▶ **Task to complete**
The copy should hold exactly the lines below from the one that contains "que dou em todas…" through the one that contains "lata Wacława" and nothing else, so no pictures.

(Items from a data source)
━━━━━━━━━━

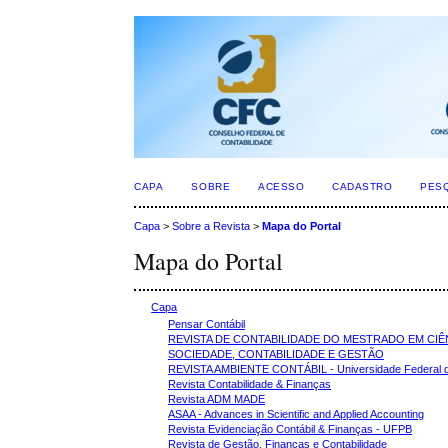
CAPA
SOBRE
ACESSO
CADASTRO
PES
Capa
>
Sobre a Revista
>
Mapa do Portal
Mapa do Portal
Capa
Pensar Contábil
REVISTA DE CONTABILIDADE DO MESTRADO EM CIÊ
SOCIEDADE, CONTABILIDADE E GESTÃO
REVISTA AMBIENTE CONTÁBIL - Universidade Federal do
Revista Contabilidade & Finanças
Revista ADM MADE
ASAA - Advances in Scientific and Applied Accounting
Revista Evidenciação Contábil & Finanças - UFPB
Revista de Gestão, Finanças e Contabilidade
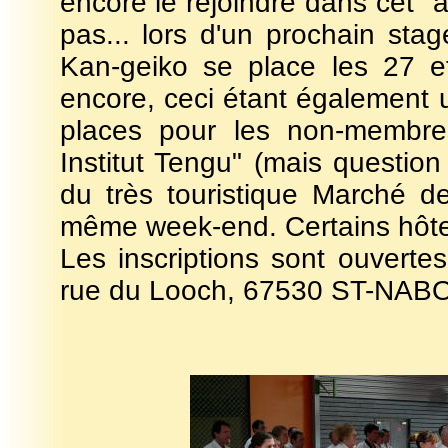
encore le rejoindre dans cet "au
pas... lors d'un prochain st
Kan-geiko se place les 27 e
encore, ceci étant également u
places pour les non-membr
Institut Tengu" (mais question
du très touristique Marché 
même week-end. Certains hôtels
Les inscriptions sont ouverte
rue du Looch, 67530 ST-NABO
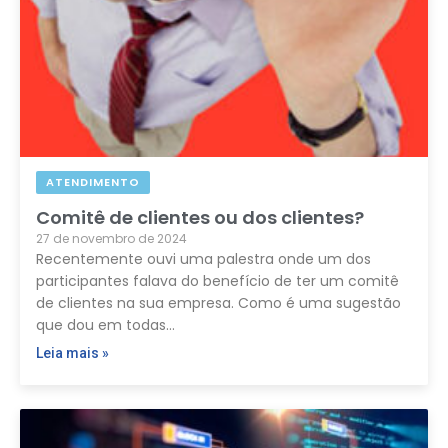
ATENDIMENTO
Comitê de clientes ou dos clientes?
27 de novembro de 2024
Recentemente ouvi uma palestra onde um dos
participantes falava do benefício de ter um comitê
de clientes na sua empresa. Como é uma sugestão
que dou em todas…
Leia mais »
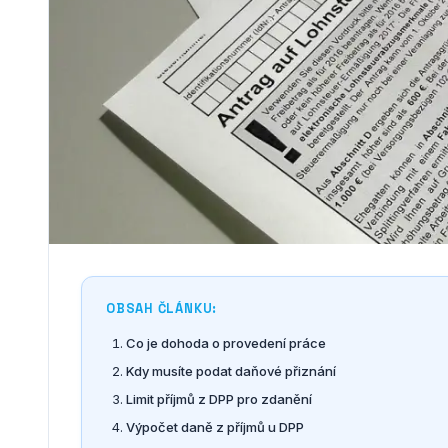
OBSAH ČLÁNKU:
Co je dohoda o provedení práce
Kdy musíte podat daňové přiznání
Limit příjmů z DPP pro zdanění
Výpočet daně z příjmů u DPP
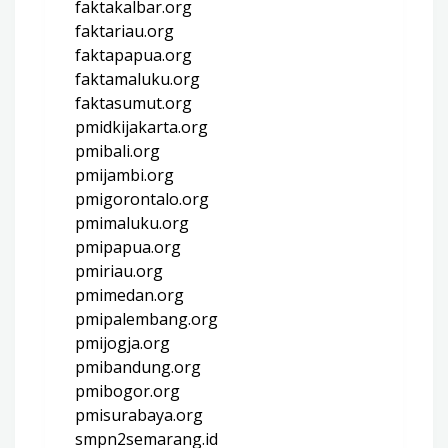
faktakalbar.org
faktariau.org
faktapapua.org
faktamaluku.org
faktasumut.org
pmidkijakarta.org
pmibali.org
pmijambi.org
pmigorontalo.org
pmimaluku.org
pmipapua.org
pmiriau.org
pmimedan.org
pmipalembang.org
pmijogja.org
pmibandung.org
pmibogor.org
pmisurabaya.org
smpn2semarang.id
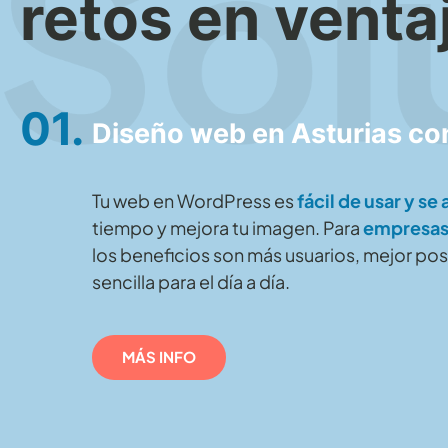
retos en venta
01.
Diseño web en Asturias c
Tu web en WordPress es
fácil de usar y se
tiempo y mejora tu imagen. Para
empresas,
los beneficios son más usuarios, mejor po
sencilla para el día a día.
MÁS INFO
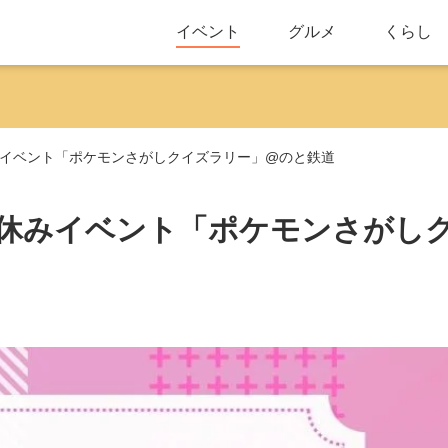
イベント
グルメ
くらし
)】春休みイベント「ポケモンさがしクイズラリー」@のと鉄道
土)】春休みイベント「ポケモンさがし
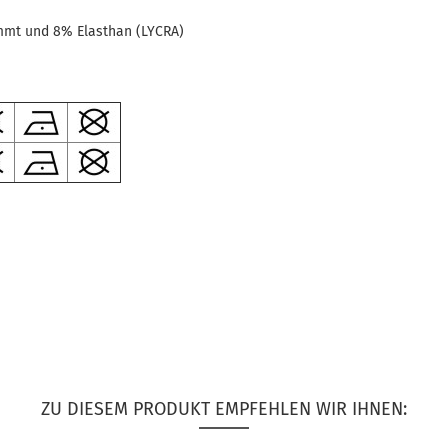
mt und 8% Elasthan (LYCRA)
ZU DIESEM PRODUKT EMPFEHLEN WIR IHNEN:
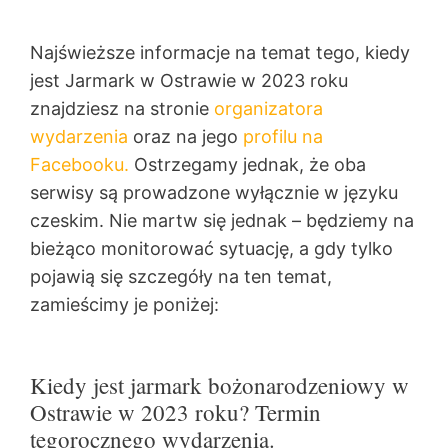
Najświeższe informacje na temat tego, kiedy
jest Jarmark w Ostrawie w 2023 roku
znajdziesz na stronie
organizatora
wydarzenia
oraz na jego
profilu na
Facebooku.
Ostrzegamy jednak, że oba
serwisy są prowadzone wyłącznie w języku
czeskim. Nie martw się jednak – będziemy na
bieżąco monitorować sytuację, a gdy tylko
pojawią się szczegóły na ten temat,
zamieścimy je poniżej:
Kiedy jest jarmark bożonarodzeniowy w
Ostrawie w 2023 roku? Termin
tegorocznego wydarzenia.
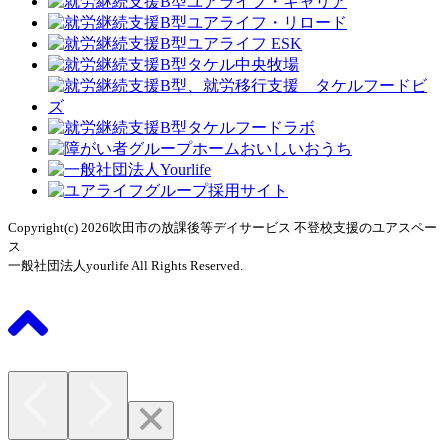
Copyright(c) 2026吹田市の放課後等デイサービス 不登校支援のユアスペー
ス
一般社団法人yourlife All Rights Reserved.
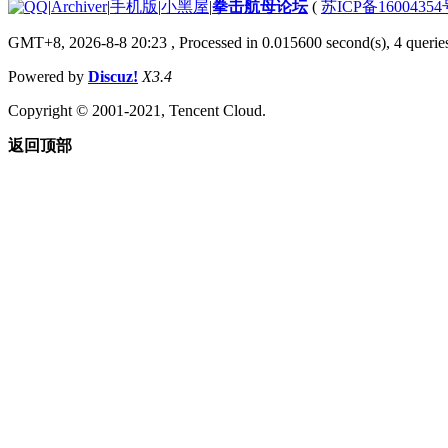
|
Archiver
|
手机版
|
小黑屋
|
拳击航母论坛
(
苏ICP备1600435
GMT+8, 2026-8-8 20:23
, Processed in 0.015600 second(s), 4 querie
Powered by
Discuz!
X3.4
Copyright © 2001-2021, Tencent Cloud.
返回顶部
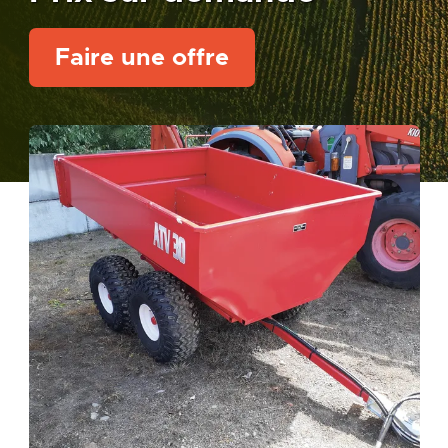
Faire une offre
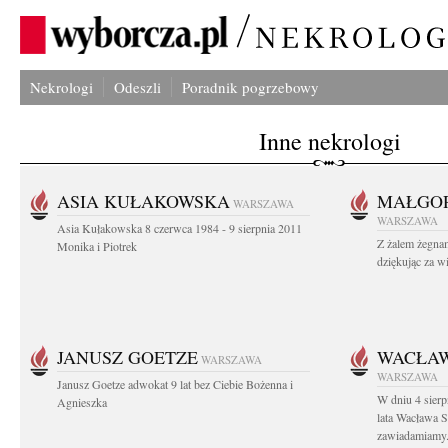
Nekrologi
Odeszli
Poradnik pogrzebowy
Inne nekrologi
ASIA KUŁAKOWSKA
MAŁGOR
WARSZAWA
WARSZAWA
Asia Kułakowska 8 czerwca 1984 - 9 sierpnia 2011
Z żalem żegnam
Monika i Piotrek
dziękując za w
JANUSZ GOETZE
WACŁAW
WARSZAWA
WARSZAWA
Janusz Goetze adwokat 9 lat bez Ciebie Bożenna i
W dniu 4 sier
Agnieszka
lata Wacława 
zawiadamiamy.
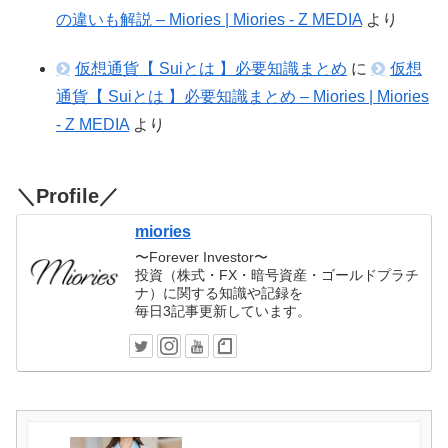
の違いも解説 – Miories | Miories - Z MEDIA
より
仮想通貨【 Suiとは 】必要知識まとめ
に
仮想
通貨【 Suiとは 】必要知識まとめ – Miories | Miories
- Z MEDIA
より
＼Profile／
miories
〜Forever Investor〜
投資（株式・FX・暗号資産・ゴールドプラチ
ナ）に関する知識や記録を
毎日3記事更新しています。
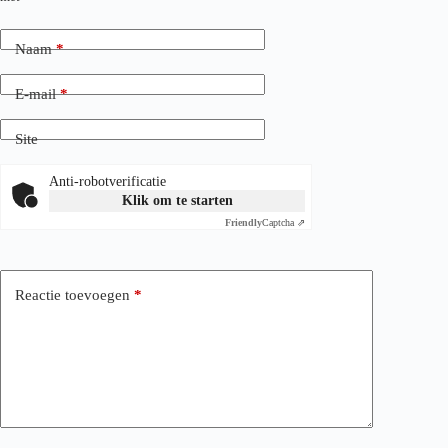
Naam
*
E-mail
*
Site
Anti-robotverificatie
Klik om te starten
Friendly
Captcha ⇗
Reactie toevoegen
*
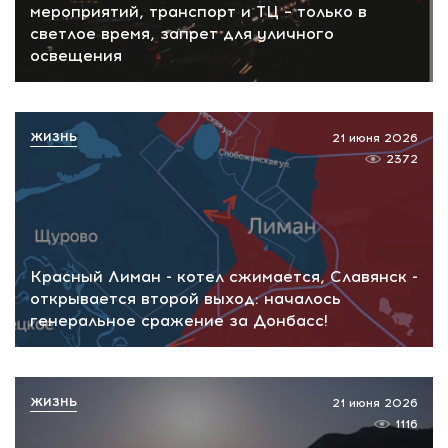
мероприятий, транспорт и ТЦ – только в
светлое время, запрет для уличного
освещения
ЖИЗНЬ
21 июня 2026
2372
Красный Лиман - котел сжимается, Славянск -
открывается второй выход: началось
генеральное сражение за Донбасс!
ЖИЗНЬ
21 июня 2026
1116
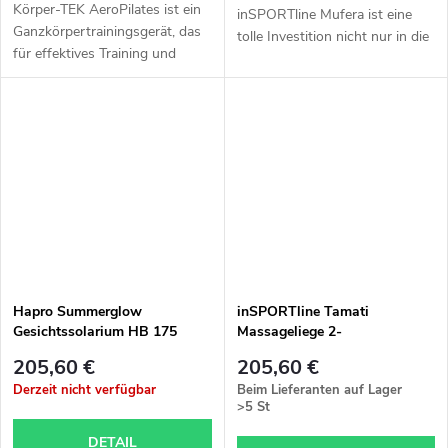
Körper-TEK AeroPilates ist ein
inSPORTline Mufera ist eine
Ganzkörpertrainingsgerät, das
tolle Investition nicht nur in die
für effektives Training und
Entspannung, sondern auch in
Körperstärkung nach Pilates-
die Gesundheit. Die Möglichkeit,
Prinzipien entwickelt wurde. Es
jederzeit in die Sauna zu...
ist eine einfache und...
Hapro Summerglow
inSPORTline Tamati
Gesichtssolarium HB 175
Massageliege 2-
Werkstattaluminium in
205,60 €
205,60 €
verschiedenen Farben
Derzeit nicht verfügbar
Beim Lieferanten auf Lager
>5 St
DETAIL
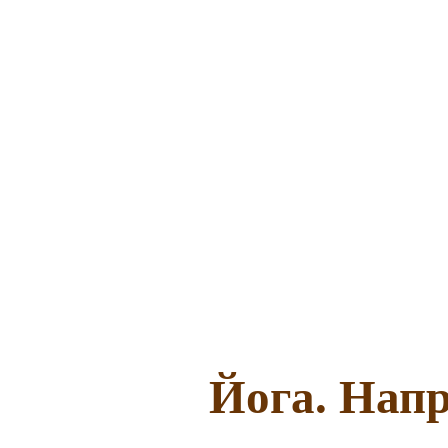
Йога. Напр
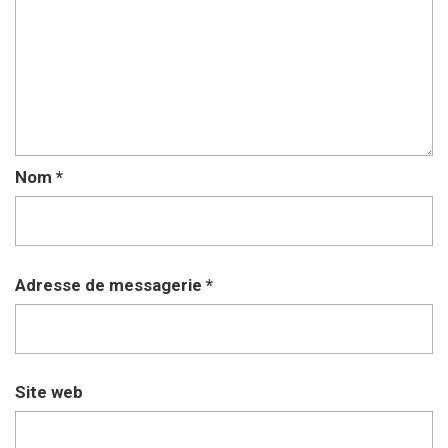
Nom
*
Adresse de messagerie
*
Site web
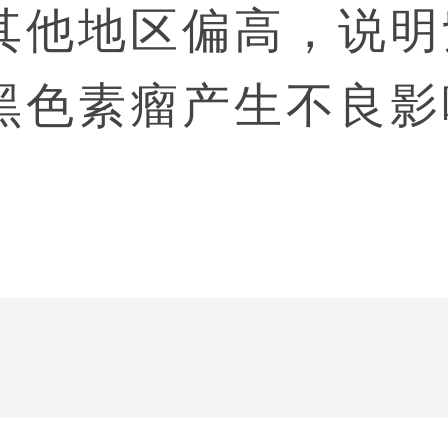
其他地区偏高，说明
黑色素瘤产生不良影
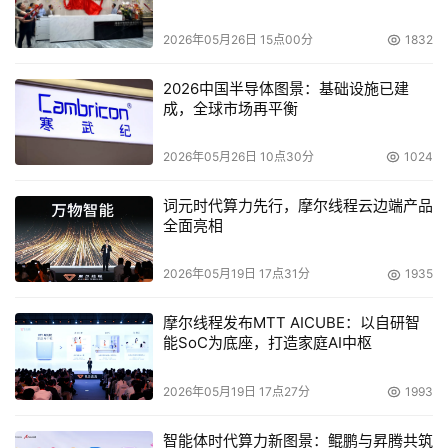
目标的最佳途径无疑就是数字化。数字化能够帮助企业在现
实和数字世界中管理业务，这种现实与数字的结合解锁了一
2026年05月26日 15点00分
1832
种关键资源 —— 数据。数据流通可以贯穿整个生产环节，
然后发展出更高层次的功能，比如：数据管理自动化、产品
2026中国半导体图景：基础设施已建
成，全球市场再平衡
和流程的闭环优化等等。数字化转型的过程主要体现于五个
关键阶段，包括配置、连接、自动化、生成设计和闭环优
2026年05月26日 10点30分
1024
化。
词元时代算力先行，摩尔线程云边端产品
全面亮相
2026年05月19日 17点31分
1935
摩尔线程发布MTT AICUBE：以自研智
能SoC为底座，打造家庭AI中枢
2026年05月19日 17点27分
1993
智能体时代算力新图景：鲲鹏与昇腾共筑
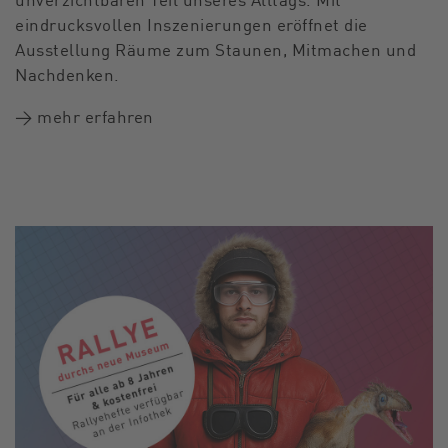
eindrucksvollen Inszenierungen eröffnet die
Ausstellung Räume zum Staunen, Mitmachen und
Nachdenken.
→ mehr erfahren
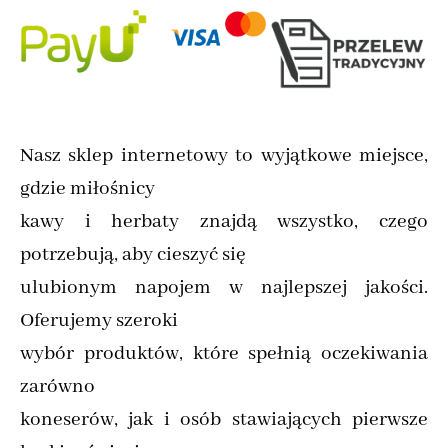
Nasz sklep internetowy to wyjątkowe miejsce,
gdzie miłośnicy
kawy i herbaty znajdą wszystko, czego
potrzebują, aby cieszyć się
ulubionym napojem w najlepszej jakości.
Oferujemy szeroki
wybór produktów, które spełnią oczekiwania
zarówno
koneserów, jak i osób stawiających pierwsze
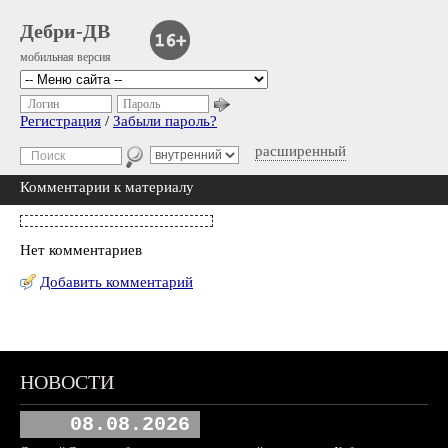
Дебри-ДВ
мобильная версия
Логин
Пароль
Регистрация
/
Забыли пароль?
расширенный
Комментарии к материалу
Нет комментариев
Добавить комментарий
НОВОСТИ
08.08.2026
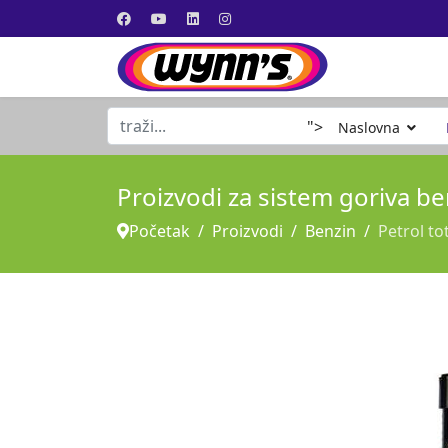
traži...
">
Naslovna
Proizvodi za sistem goriva b
Početak
Proizvodi
Benzin
Petrol to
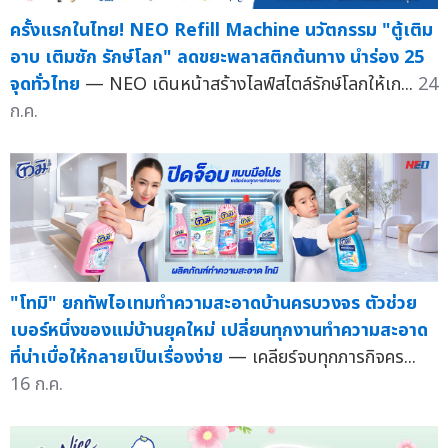
ครั้งแรกในไทย! NEO Refill Machine นวัตกรรม "ตู้เติม
อาบ เติมซัก รักษ์โลก" ลดขยะพลาสติกต้นทาง นำร่อง 25
จุดทั่วไทย
— NEO เดินหน้าสร้างไลฟ์สไตล์รักษ์โลกให้เก...
24
ก.ค.
"โทมิ" ยกทัพไอเทมทำความสะอาดบ้านครบวงจร ตัวช่วย
เบอร์หนึ่งของแม่บ้านยุคใหม่ เปลี่ยนทุกงานทำความสะอาด
ที่น่าเบื่อให้กลายเป็นเรื่องง่าย
— เคลียร์จบทุกภารกิจคร...
16 ก.ค.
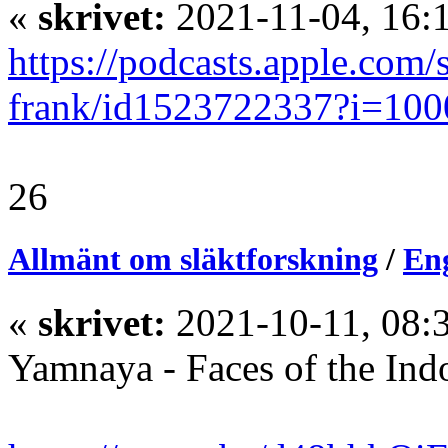
«
skrivet:
2021-11-04, 16:
https://podcasts.apple.com
frank/id1523722337?i=10
26
Allmänt om släktforskning
/
En
«
skrivet:
2021-10-11, 08:
Yamnaya - Faces of the In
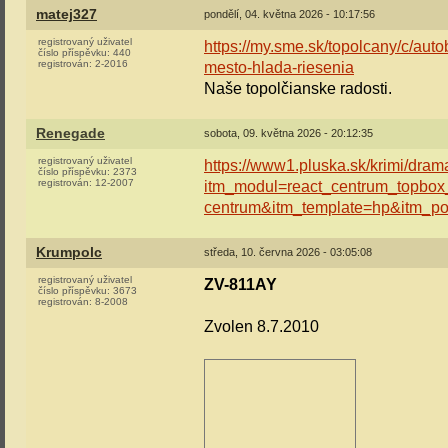
matej327
pondělí, 04. května 2026 - 10:17:56
registrovaný uživatel
https://my.sme.sk/topolcany/c/au
číslo příspěvku:
440
registrován:
2-2016
mesto-hlada-riesenia
Naše topolčianske radosti.
Renegade
sobota, 09. května 2026 - 20:12:35
registrovaný uživatel
https://www1.pluska.sk/krimi/dra
číslo příspěvku:
2373
registrován:
12-2007
itm_modul=react_centrum_topbo
centrum&itm_template=hp&itm_po
Krumpolc
středa, 10. června 2026 - 03:05:08
registrovaný uživatel
ZV-811AY
číslo příspěvku:
3673
registrován:
8-2008
Zvolen 8.7.2010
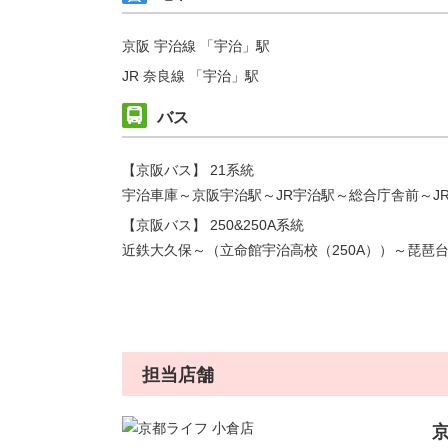
京阪 宇治線 「宇治」駅
JR 奈良線 「宇治」駅
バス
【京阪バス】 21系統
宇治車庫～京阪宇治駅～JR宇治駅～総合庁舎前～J
【京阪バス】 250&250A系統
近鉄大久保～（立命館宇治高校（250A））～琵琶
担当店舗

━━━━━━━━━━

▶ **Problem solution**
que dou em todas…
Leia mais »
OBSAH ČLÁNKU:
Co je dohoda o provedení práce
Kdy musíte podat daňové přiznání
Limit příjmů z DPP pro zdanění
Výpočet daně z příjmů u DPP
faktakalbar.org
faktariau.org
faktapapua.org
faktamaluku.org
faktasumut.org
pmidkijakarta.org
pmibali.org
pmijambi.org
pmigorontalo.org
pmimaluku.org
pmipapua.org
pmiriau.org
pmimedan.org
pmipalembang.org
pmijogja.org
pmibandung.org
pmibogor.org
pmisurabaya.org
smpn2semarang.id
retos en venta
01.
Diseño web en Asturias c
Tu web en WordPress es
fácil de usar y se
tiempo y mejora tu imagen. Para
empresas,
los beneficios son más usuarios, mejor po
sencilla para el día a día.
MÁS INFO
イベント
グルメ
くらし
)】春休みイベント「ポケモンさがしクイズラリー」@のと鉄道
土)】春休みイベント「ポケモンさがし
mt und 8% Elasthan (LYCRA)
ZU DIESEM PRODUKT EMPFEHLEN WIR IHNEN:
Najświeższe informacje na temat tego, kiedy
jest Jarmark w Ostrawie w 2023 roku
znajdziesz na stronie
organizatora
wydarzenia
oraz na jego
profilu na
Facebooku.
Ostrzegamy jednak, że oba
serwisy są prowadzone wyłącznie w języku
czeskim. Nie martw się jednak – będziemy na
bieżąco monitorować sytuację, a gdy tylko
pojawią się szczegóły na ten temat,
zamieścimy je poniżej:
Kiedy jest jarmark bożonarodzeniowy w
Ostrawie w 2023 roku? Termin
tegorocznego wydarzenia.
Copyright(c) 2026吹田市の放課後等デイサービス 不登校支援のユアスペー
ス
一般社団法人yourlife All Rights Reserved.
|
Archiver
|
手机版
|
小黑屋
|
拳击航母论坛
(
苏ICP备1600435
GMT+8, 2026-8-8 20:23
, Processed in 0.015600 second(s), 4 querie
Powered by
Discuz!
X3.4
Copyright © 2001-2021, Tencent Cloud.
返回顶部
Faire une offre
Nekrologi
Odeszli
Poradnik pogrzebowy
Inne nekrologi
ASIA KUŁAKOWSKA
MAŁGOR
WARSZAWA
WARSZAWA
Asia Kułakowska 8 czerwca 1984 - 9 sierpnia 2011
Z żalem żegnam
Monika i Piotrek
dziękując za w
JANUSZ GOETZE
WACŁAW
WARSZAWA
WARSZAWA
Janusz Goetze adwokat 9 lat bez Ciebie Bożenna i
W dniu 4 sier
Agnieszka
lata Wacława 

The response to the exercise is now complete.